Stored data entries
[Start of section]
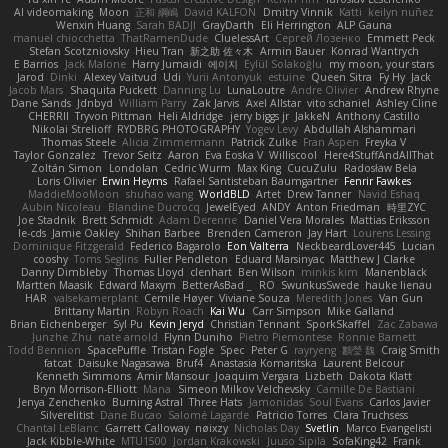
AI videomaking
Moon
正和 綱嶋
David KALFON
Dmitry Vinnik
Katti
keilyn nuñez
Wenxin Huang
Sarah BADJI
GrayDarth
Eli Herrington
ALP Gauna
manuel chiocchetta
ThatRamenDude
CluelessArt
Cергей Лозенко
Emmett Peck
Stefan Scotzniovsky
Hieu Tran
新之助 佐々木
Armin Bauer
Konrad Wantrych
E Barrios
Jack Malone
Harry Jumaidi
에이지
Eylül Solakoğlu
my moon, your stars
Jarod
Dinki
Alexey Vaitvud
Udi
Yurii Antonyuk
estuine
Queen Sitra
Fy Hy
Jack
Jacob Mars
Shaquita Puckett
Danning Lu
LunaLoutre
Andre Olivier
Andrew Rhyne
Dane Sands
Jdnbyd
William Parry
Zak Jarvis
Axel Allstar
vito schaniel
Ashley Cline
CHERRII
Tryvon Pittman
Heli Aldridge
jerry biggs jr
JakkeN
Anthony Castillo
Nikolai Strelioff
RYDBRG PHOTOGRAPHY
Yogev Levy
Abdullah Alshammari
Thomas Steele
Alicia Zimmermann
Patrick Zulke
Fran Aspen
Freyka V
Taylor Gonzalez
Trevor Seitz
Aaron
Eva Eoska V
Williscool
Here4StuffAndAllThat
Zoltán Simon
Londolan
Cedric Wurm
Max King
CucuZulu
Radosław Bela
Loris Olivier
Erwin Heyms
Rafael Santisteban Baumgartner
Fenrir Fawkes
MaddieMooMoon
shuhao wang
WorldBLD
Artet
Drew Tanner
Navid Eshaq
Aubin Nicoleau
Blandine Ducrocq
JewelEyed
ANDY
Anton Friedman
時里ZYC
Joe Stadnik
Brett Schmidt
Adam Derenne
Daniel Vera Morales
Mattias Eriksson
le-cds
Jamie Oakley
Shihan Barbee
Brenden Cameron
Jay Hart
Lourens Lessing
Dominique Fitzgerald
Federico Bagarolo
Eon Valterra
NeckbeardLover445
Lucian
cooshy
Toms Seglins
Fuller Pendleton
Eduard Marsinyac
Matthew J Clarke
Danny Dimbleby
Thomas Lloyd
clenhart
Ben Wilson
minkis kim
Manenblack
Martten Maasik
Edward Maxym
BetterAsBad _
RO
SwunkusSwede
hauke lienau
HAR
valsekamerplant
Cemile Høyer
Viviane Souza
Meredith Jones
Van Gun
Brittany Martin
Robyn Roach
Kai Wu
Carr Simpson
Mike Galland
Brian Eichenberger
Syl Pu
Kevin Jeryd
Christian Tennant
SporkSkaffel
Zac Zabawa
Junzhe Zhu
nate arnold
Flynn Duniho
Pietro Piemontese
Ronnie Barnett
Todd Bennion
SpacePuffle
Tristan Fogle
Spec
Peter G
rayryeng
鸝瑩 魏
Craig Smith
fatcat
Daisuke Nagasawa
Bruf4
Anastasia Komaritska
Laurent Belcour
Kenneth Simmons
Amir Mansour
Joaquim Vergara
Lizbeth
Dakota Klatt
Bryn Morrison-Elliott
Mana
Simeon Milkov Velchevsky
Camille De Bastiani
Jenya Zenchenko
Burning Astral
Three Hats
Jamonidas
Soul Evans
Carlos Javier
Silverelitist
Dane Bucao
Salomé Lagarde
Patricio Torres
Clara Truchsess
Chantal LeBlanc
Garrett Calloway
nøixzy
Nicholas Day
Svetlin
Marco Evangelisti
Jack Kibble-White
MTU1500
Jordan Krakowski
Juuso Sipilä
SofaKing42
Frank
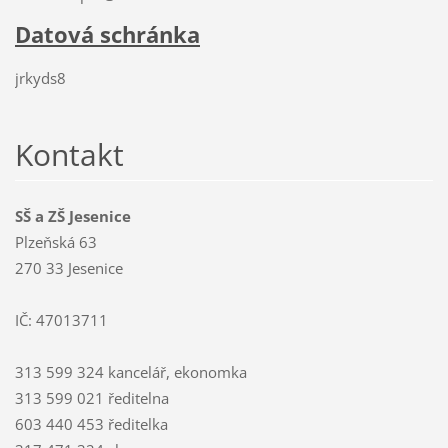
Datová schránka
jrkyds8
Kontakt
SŠ a ZŠ Jesenice
Plzeňská 63
270 33 Jesenice
IČ: 47013711
313 599 324 kancelář, ekonomka
313 599 021 ředitelna
603 440 453 ředitelka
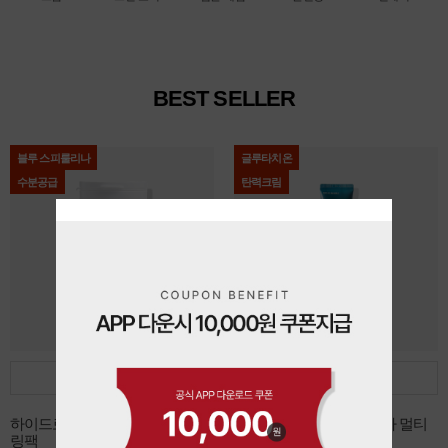
BEST SELLER
블루 스피룰리나
글루타치온
수분공급
탄력크림
담기
담기
하이드로 블루 스피룰리나 모델
데쌍브르 글루타치온 시카 멀티
링팩
리페어 크림 30ml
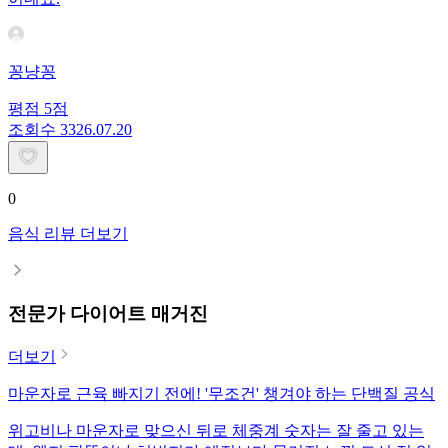
꽁냥꽁
평점
5
점
조회수
33
26.07.20
0
음식 리뷰 더보기
전문가 다이어트 매거진
더보기
마운자로 근육 빠지기 전에! '무조건' 챙겨야 하는 단백질 공식
위고비나 마운자로 맞으신 뒤로 체중계 숫자는 잘 줄고 있는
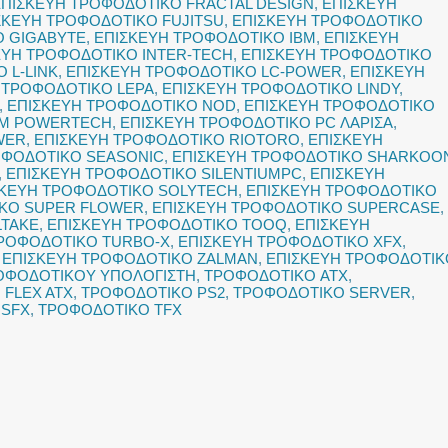
ΕΠΙΣΚΕΥΗ ΤΡΟΦΟΔΟΤΙΚΟ FRACTAL DESIGN
,
ΕΠΙΣΚΕΥΗ
ΣΚΕΥΗ ΤΡΟΦΟΔΟΤΙΚΟ FUJITSU
,
ΕΠΙΣΚΕΥΗ ΤΡΟΦΟΔΟΤΙΚΟ
Ο GIGABYTE
,
ΕΠΙΣΚΕΥΗ ΤΡΟΦΟΔΟΤΙΚΟ IBM
,
ΕΠΙΣΚΕΥΗ
ΕΥΗ ΤΡΟΦΟΔΟΤΙΚΟ INTER-TECH
,
ΕΠΙΣΚΕΥΗ ΤΡΟΦΟΔΟΤΙΚΟ
 L-LINK
,
ΕΠΙΣΚΕΥΗ ΤΡΟΦΟΔΟΤΙΚΟ LC-POWER
,
ΕΠΙΣΚΕΥΗ
 ΤΡΟΦΟΔΟΤΙΚΟ LEPA
,
ΕΠΙΣΚΕΥΗ ΤΡΟΦΟΔΟΤΙΚΟ LINDY
,
,
ΕΠΙΣΚΕΥΗ ΤΡΟΦΟΔΟΤΙΚΟ NOD
,
ΕΠΙΣΚΕΥΗ ΤΡΟΦΟΔΟΤΙΚΟ
EM POWERTECH
,
ΕΠΙΣΚΕΥΗ ΤΡΟΦΟΔΟΤΙΚΟ PC ΛΑΡΙΣΑ
,
WER
,
ΕΠΙΣΚΕΥΗ ΤΡΟΦΟΔΟΤΙΚΟ RIOTORO
,
ΕΠΙΣΚΕΥΗ
ΟΦΟΔΟΤΙΚΟ SEASONIC
,
ΕΠΙΣΚΕΥΗ ΤΡΟΦΟΔΟΤΙΚΟ SHARKOO
,
ΕΠΙΣΚΕΥΗ ΤΡΟΦΟΔΟΤΙΚΟ SILENTIUMPC
,
ΕΠΙΣΚΕΥΗ
ΣΚΕΥΗ ΤΡΟΦΟΔΟΤΙΚΟ SOLYTECH
,
ΕΠΙΣΚΕΥΗ ΤΡΟΦΟΔΟΤΙΚΟ
ΙΚΟ SUPER FLOWER
,
ΕΠΙΣΚΕΥΗ ΤΡΟΦΟΔΟΤΙΚΟ SUPERCASE
,
LTAKE
,
ΕΠΙΣΚΕΥΗ ΤΡΟΦΟΔΟΤΙΚΟ TOOQ
,
ΕΠΙΣΚΕΥΗ
ΤΡΟΦΟΔΟΤΙΚΟ TURBO-X
,
ΕΠΙΣΚΕΥΗ ΤΡΟΦΟΔΟΤΙΚΟ XFX
,
,
ΕΠΙΣΚΕΥΗ ΤΡΟΦΟΔΟΤΙΚΟ ZALMAN
,
ΕΠΙΣΚΕΥΗ ΤΡΟΦΟΔΟΤΙΚ
ΟΦΟΔΟΤΙΚΟΥ ΥΠΟΛΟΓΙΣΤΗ
,
ΤΡΟΦΟΔΟΤΙΚΟ ATX
,
FLEX ATX
,
ΤΡΟΦΟΔΟΤΙΚΟ PS2
,
ΤΡΟΦΟΔΟΤΙΚΟ SERVER
,
 SFX
,
ΤΡΟΦΟΔΟΤΙΚΟ TFX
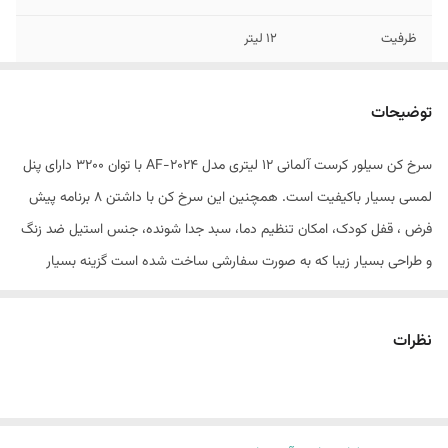
ظرفیت
12 لیتر
مدل
af-2024
توضیحات
جنس رویه
استیل
سرخ کن سیلور کرست آلمانی 12 لیتری مدل AF-2024 با توان 3200 دارای پنل
نحوه گرمایش
گردش هوای ۳۶۰ درجه با فن بسیار قوی
لمسی بسیار باکیفیت است. همچنین این سرخ کن با داشتن 8 برنامه پیش
کشور سازنده
چین
فرض ، قفل کودک، امکان تنظیم دما، سبد جدا شونده، جنس استیل ضد زنگ
و طراحی بسیار زیبا که به صورت سفارشی ساخت شده است گزینه بسیار
جنس داخل
استیل
مناسبی برای همراهی بانوان در آشپزخانه است.
قابلیت تنظیم دما و
دارد
نام محصول: سرخ کن یا هواپز
نظرات
زمان
برند: سیلور کرست
مدل: AF-2024
طراحی: آلمان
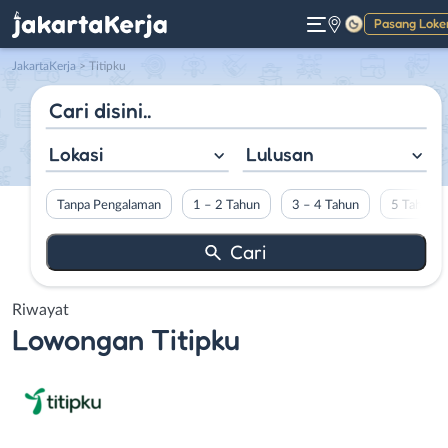
Pasang Loke
Gelap
JakartaKerja
>
Titipku
Lokasi
Lulusan
Tanpa Pengalaman
1 – 2 Tahun
3 – 4 Tahun
5 Tahun L
Riwayat
Lowongan
Titipku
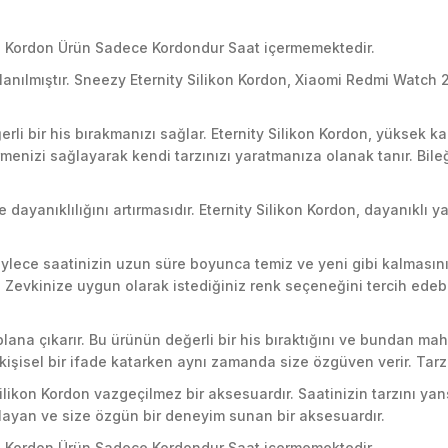
kon Kordon Ürün Sadece Kordondur Saat içermemektedir.
llanılmıştır. Sneezy Eternity Silikon Kordon, Xiaomi Redmi Watch
rli bir his bırakmanızı sağlar. Eternity Silikon Kordon, yüksek k
rmenizi sağlayarak kendi tarzınızı yaratmanıza olanak tanır. Bile
e dayanıklılığını artırmasıdır. Eternity Silikon Kordon, dayanıklı
öylece saatinizin uzun süre boyunca temiz ve yeni gibi kalmasını 
. Zevkinize uygun olarak istediğiniz renk seçeneğini tercih edebi
n plana çıkarır. Bu ürünün değerli bir his bıraktığını ve bundan 
e kişisel bir ifade katarken aynı zamanda size özgüven verir. Tar
Silikon Kordon vazgeçilmez bir aksesuardır. Saatinizin tarzını ya
ayan ve size özgün bir deneyim sunan bir aksesuardır.
kon Kordon Ürün Sadece Kordondur Saat içermemektedir.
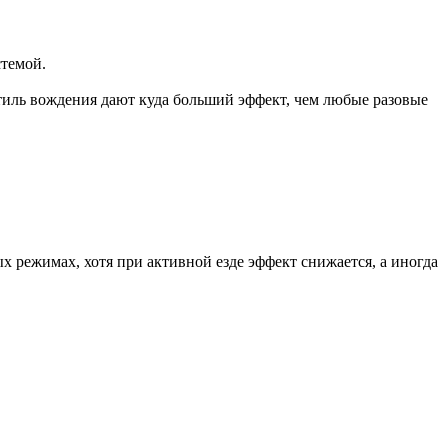
стемой.
тиль вождения дают куда больший эффект, чем любые разовые
х режимах, хотя при активной езде эффект снижается, а иногда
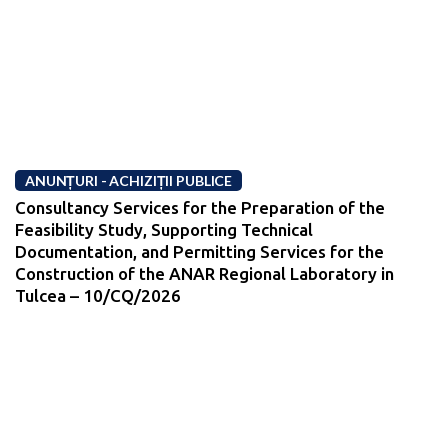
ANUNȚURI - ACHIZIȚII PUBLICE
Consultancy Services for the Preparation of the
Feasibility Study, Supporting Technical
Documentation, and Permitting Services for the
Construction of the ANAR Regional Laboratory in
Tulcea – 10/CQ/2026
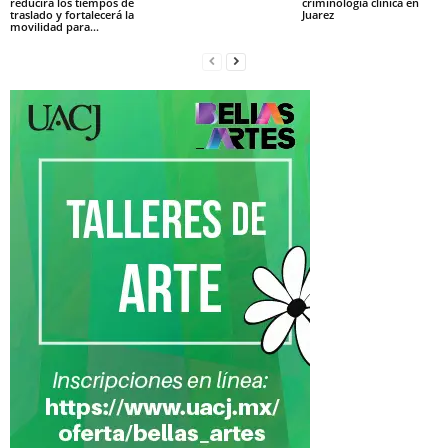
reducirá los tiempos de
criminología clínica en
traslado y fortalecerá la
Juarez
movilidad para...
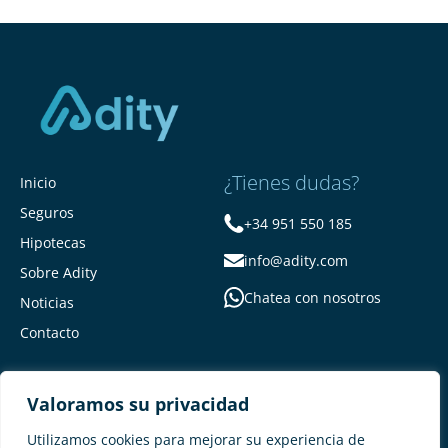
¿Tienes dudas?
Inicio
Seguros
+34 951 550 185
Hipotecas
info@adity.com
Sobre Adity
Chatea con nosotros
Noticias
Contacto
Valoramos su privacidad
Utilizamos cookies para mejorar su experiencia de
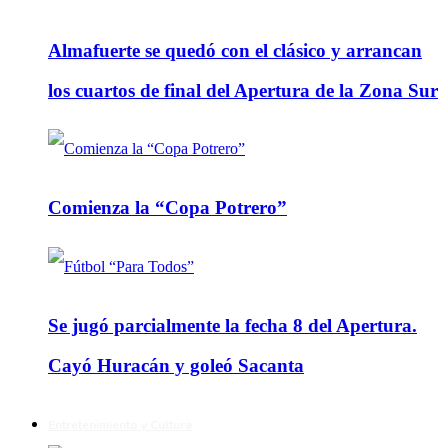
Almafuerte se quedó con el clásico y arrancan
los cuartos de final del Apertura de la Zona Sur
Comienza la “Copa Potrero”
Se jugó parcialmente la fecha 8 del Apertura.
Cayó Huracán y goleó Sacanta
Entretenimiento y Cultura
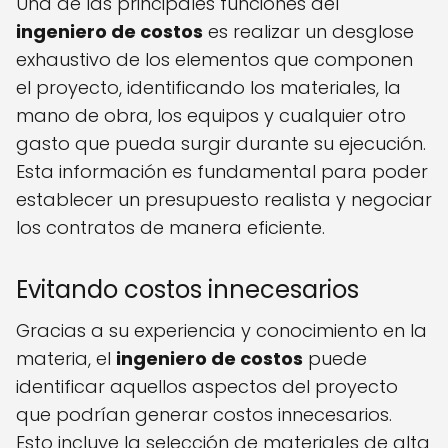
Una de las principales funciones del
ingeniero de costos
es realizar un desglose
exhaustivo de los elementos que componen
el proyecto, identificando los materiales, la
mano de obra, los equipos y cualquier otro
gasto que pueda surgir durante su ejecución.
Esta información es fundamental para poder
establecer un presupuesto realista y negociar
los contratos de manera eficiente.
Evitando costos innecesarios
Gracias a su experiencia y conocimiento en la
materia, el
ingeniero de costos
puede
identificar aquellos aspectos del proyecto
que podrían generar costos innecesarios.
Esto incluye la selección de materiales de alta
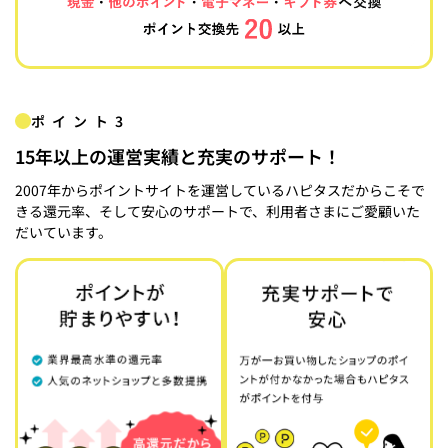
ポイント3
15年以上の運営実績と充実のサポート！
2007年からポイントサイトを運営しているハピタスだからこそで
きる還元率、そして安心のサポートで、利用者さまにご愛顧いた
だいています。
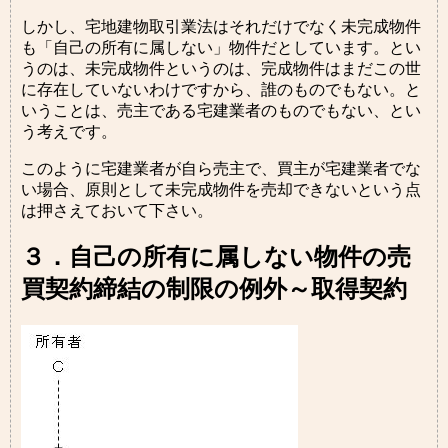
しかし、宅地建物取引業法はそれだけでなく未完成物件
も「自己の所有に属しない」物件だとしています。とい
うのは、未完成物件というのは、完成物件はまだこの世
に存在していないわけですから、誰のものでもない。と
いうことは、売主である宅建業者のものでもない、とい
う考えです。
このように宅建業者が自ら売主で、買主が宅建業者でな
い場合、原則として未完成物件を売却できないという点
は押さえておいて下さい。
３．自己の所有に属しない物件の売
買契約締結の制限の例外～取得契約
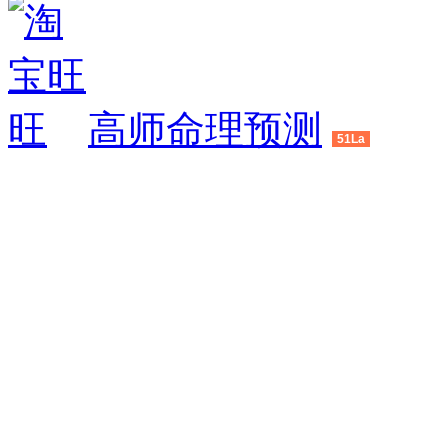
高师命理预测
51La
[End of section]
## [Work to complete]
Find each line in the records that includes the word "size". Report the total and nothing more.

## [Exercise answer]
2